▸ TASK STATEMENT
Copy the listing below letter for letter, passing over each picture.
┌────────
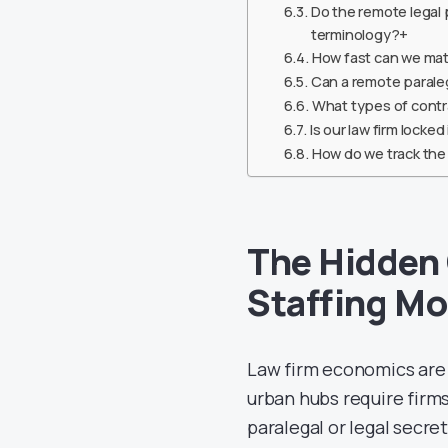
Do the remote legal 
terminology?+
How fast can we mat
Can a remote paralega
What types of contr
Is our law firm locke
How do we track the 
The Hidden 
Staffing Mo
Law firm economics are u
urban hubs require firms
paralegal or legal secret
└────────
▸ REPLY
Do the remote legal 
terminology?+
How fast can we mat
Can a remote paralega
What types of contr
Is our law firm locke
How do we track the 
The Hidden 
Staffing Mo
Law firm economics are u
urban hubs require firms
paralegal or legal secret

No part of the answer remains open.